Thursday, 19 July 2012

Last session with New Psychologist tomorrow!

I'm on my way to bed but just felt like writing a blog post so should make the most of it because as you can see, inspiration has been lacking this year so far. I don't know why that is.
Anyway, I have to announce that after almost seven long, painful months, I am finally saying goodbye to New Psychologist tomorrow... well that's what I've been told anyway. T was due to come back a few months ago and you may remember my triumphant announcement indicating the same. That was before she had an unfortunate incident and had to go off sick like the week after she had returned (in which time I didn't yet get to see her... possibly a good thing).
I would need to write an essay to describe the goods and bads of my time with New Psychologist but to sum it up she has been brilliantly insightful, helpful and amazing however equally as horrifyingly unprofessional, judgemental, clueless and argumentative. I can't figure out if I like her or hate her.

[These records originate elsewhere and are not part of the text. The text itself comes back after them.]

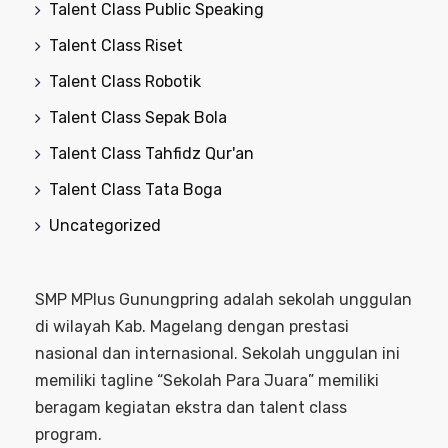
Talent Class Public Speaking
Talent Class Riset
Talent Class Robotik
Talent Class Sepak Bola
Talent Class Tahfidz Qur'an
Talent Class Tata Boga
Uncategorized
SMP MPlus Gunungpring adalah sekolah unggulan
di wilayah Kab. Magelang dengan prestasi
nasional dan internasional. Sekolah unggulan ini
memiliki tagline “Sekolah Para Juara” memiliki
beragam kegiatan ekstra dan talent class
program.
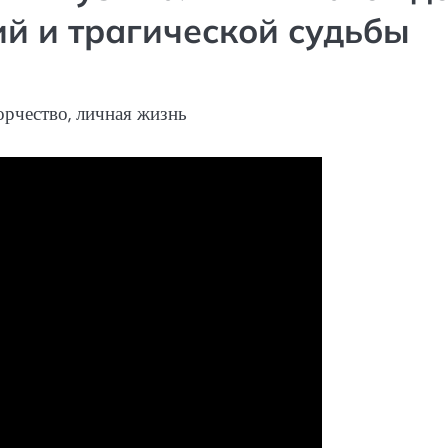
й и трагической судьбы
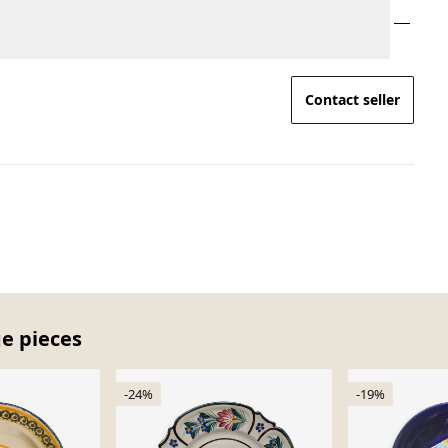
Contact seller
ge pieces
-24%
-19%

I think it's fair to say I can appreciate that a different perspective has been helpful and her practical techniques have been useful but at the same time I don't think I'll be shedding any tears after saying goodbye to her. It's clear to me that she has her own personal issues which unfortunately cloud her judgement as a therapist and that's going to be difficult for her if she doesn't address them. It did however give me plenty of opportunity to practise confronting people about difficult issues, which is something I've never been good at.

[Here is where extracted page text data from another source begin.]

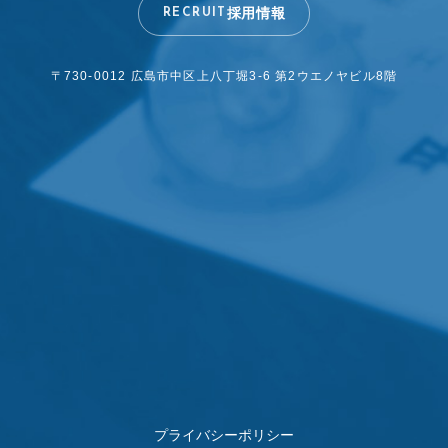
採用情報
RECRUIT
〒730-0012 広島市中区上八丁堀3-6
第2ウエノヤビル8階
プライバシーポリシー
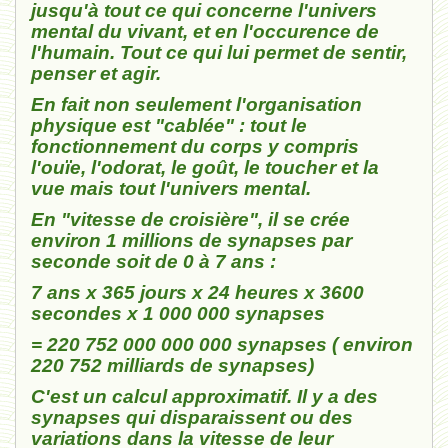
jusqu'à tout ce qui concerne l'univers
mental du vivant, et en l'occurence de
l'humain. Tout ce qui lui permet de sentir,
penser et agir.
En fait non seulement l'organisation
physique est "cablée" : tout le
fonctionnement du corps y compris
l'ouïe, l'odorat, le goût, le toucher et la
vue mais tout l'univers mental.
En "vitesse de croisière", il se crée
environ 1 millions de synapses par
seconde soit de 0 à 7 ans :
7 ans x 365 jours x 24 heures x 3600
secondes x 1 000 000 synapses
= 220 752 000 000 000 synapses ( environ
220 752 milliards de synapses)
C'est un calcul approximatif. Il y a des
synapses qui disparaissent ou des
variations dans la vitesse de leur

I'm looking forward to seeing T again soon but also dreading it. I know enough about myself now to know that any transition seems to be difficult and I guess we will have to readjust to each other. I will also have to get used to the realisation that T is human too and my coping method this year has been keeping a vision of her in my mind as a perfect being. I'm not fooling myself though when I say she understood me a thousand times better than New Psychologist and being understood is crucial isn't it?